The rest is pretty much about posing and staging (make up, hair, clothes, location, props, etc).


----------



## DanOstergren (Jul 13, 2017)

Granddad said:


> I'd dump #1, no reasonable amount of post processing will save it.


I disagree. I think it's a great shot and it wouldn't take much editing to fix the issue the model was having with it.

To the OP, could you share the first one without the skin retouching?


----------



## Pedro_lopez (Jul 13, 2017)

This is before any editing


----------



## DanOstergren (Jul 13, 2017)

Pedro_lopez said:


> This is before any editing



I understand what she means by not liking the bump in her cheek, which is caused both by her bone structure and the lighting. You can use dodge and burning to reshape the light though.


----------



## Pedro_lopez (Jul 14, 2017)

Wow that looks so much better, so much smoother.


Sent from my iPhone using ThePhotoForum.com mobile app


----------



## DanOstergren (Jul 14, 2017)

Pedro_lopez said:


> Wow that looks so much better, so much smoother.
> 
> 
> Sent from my iPhone using ThePhotoForum.com mobile app


It took about 10 minutes of dodging and burning.


----------



## Derrel (Jul 15, 2017)

I'm not quite sold on the posing and framing of the above shot...her placement within the frame area is a bit far to the right for the eye direction she has, but she's so, so beautiful! I took your original shot and cropped it a bit, and converted it to a couple similar yet subtly different black and white versions.


 Kind of going for an old, 1940's-era feel and look. Part of the 1940's-era look was the use of 4x5 inch film cameras and shallow DOF...your 50mm at f/1.8 shot gives a similar shallow DOF look...and the way the corners of the frame are somehwat blurry, and the DOF that fades fast, from the sharp lips to the OOF ears...those things  are sort of 1940's0-style image characteristics.

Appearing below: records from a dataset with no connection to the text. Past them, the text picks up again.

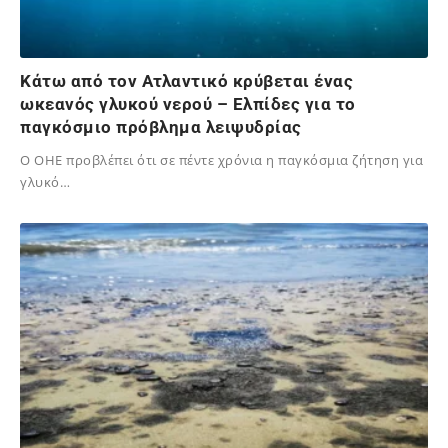
Κάτω από τον Ατλαντικό κρύβεται ένας
ωκεανός γλυκού νερού – Ελπίδες για το
παγκόσμιο πρόβλημα λειψυδρίας
Ο ΟΗΕ προβλέπει ότι σε πέντε χρόνια η παγκόσμια ζήτηση για
γλυκό…
16/09/2025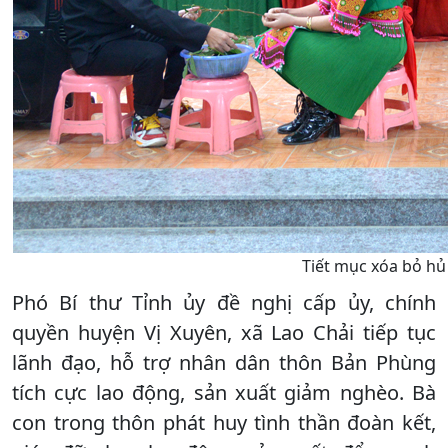
Tiết mục xóa bỏ hủ 
Phó Bí thư Tỉnh ủy đề nghị cấp ủy, chính
quyền huyện Vị Xuyên, xã Lao Chải tiếp tục
lãnh đạo, hỗ trợ nhân dân thôn Bản Phùng
tích cực lao động, sản xuất giảm nghèo. Bà
con trong thôn phát huy tình thần đoàn kết,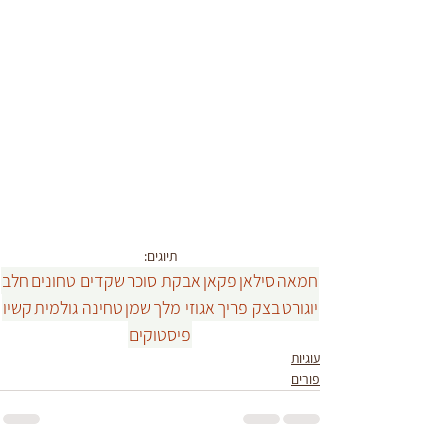
תיוגים:
חמאה
סילאן
פקאן
אבקת סוכר
שקדים טחונים
חלב
יוגורט
בצק פריך
אגוזי מלך
שמן
טחינה גולמית
קשיו
פיסטוקים
עוגיות
פורים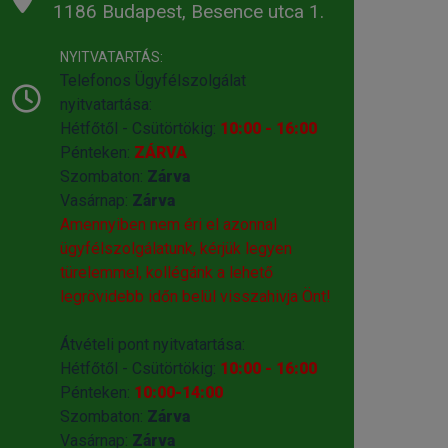
1186 Budapest, Besence utca 1.
NYITVATARTÁS:
Telefonos Ügyfélszolgálat
nyitvatartása:
Hétfőtől - Csütörtökig:
10:00 - 16:00
Pénteken:
ZÁRVA
Szombaton:
Zárva
Vasárnap:
Zárva
Amennyiben nem éri el azonnal
ügyfélszolgálatunk, kérjük legyen
türelemmel, kollégánk a lehető
legrövidebb időn belül visszahivja Önt!
Átvételi pont nyitvatartása:
Hétfőtől - Csütörtökig:
10:00 - 16:00
Pénteken:
10:00-14:00
Szombaton:
Zárva
Vasárnap:
Zárva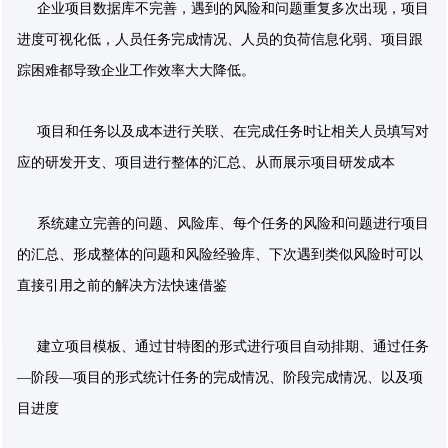
企业项目数据库不完善，遇到的风险和问题重复多次出现，项目
进度可视化低，人员任务完成情况、人员的负荷信息化弱、项目跟
踪困难都导致企业工作效率大大降低。
项目和任务以及成本进行关联、在完成任务时让相关人员填写对
应的研发开支、项目进行整体的汇总、从而展示项目研发成本
系统建立完善的问题、风险库、每个任务的风险和问题进行项目
的汇总、形成整体的问题和风险经验库、下次遇到类似风险时可以
直接引用之前的解决方法快速借鉴
建立项目模板、通过甘特图的形式进行项目自动排期、通过任务
—阶段—项目的形式统计任务的完成情况、阶段完成情况、以及项
目进度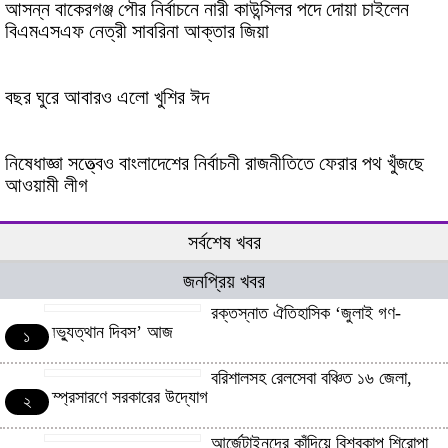
আসন্ন বাকেরগঞ্জ পৌর নির্বাচনে নারী কাউন্সিলর পদে দোয়া চাইলেন
বিএমএসএফ নেত্রী সাবরিনা আক্তার জিয়া
বছর ঘুরে আবারও এলো খুশির ঈদ
নিষেধাজ্ঞা সত্ত্বেও বাংলাদেশের নির্বাচনী রাজনীতিতে ফেরার পথ খুঁজছে
আওয়ামী লীগ
সর্বশেষ খবর
জনপ্রিয় খবর
রক্তস্নাত ঐতিহাসিক ‌‘জুলাই গণ-
অভ্যুত্থান দিবস’ আজ
১
বরিশালসহ রেলসেবা বঞ্চিত ১৬ জেলা,
সম্প্রসারণে সরকারের উদ্যোগ
২
আর্জেন্টাইনদের কাঁদিয়ে বিশ্বকাপ শিরোপা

For some reason, she and this  second, more-contrasty B&W look remind me of an old photo that I think I have rattling around in my brain, at a subconscious level. To me, the best things about this ARE the high-sun caused eyelash shadows, her full and perfectly-shaped lips, and the sideways-directed line of gaze that she has.And that lip-shadow on her chin--sublime! The arms behind head, beginning model type pose was not ideal, so, I cropped that out, and tried to focus on the facial shape and the way the light reveals the dimensions of her cheeks, lips, and so on.


----------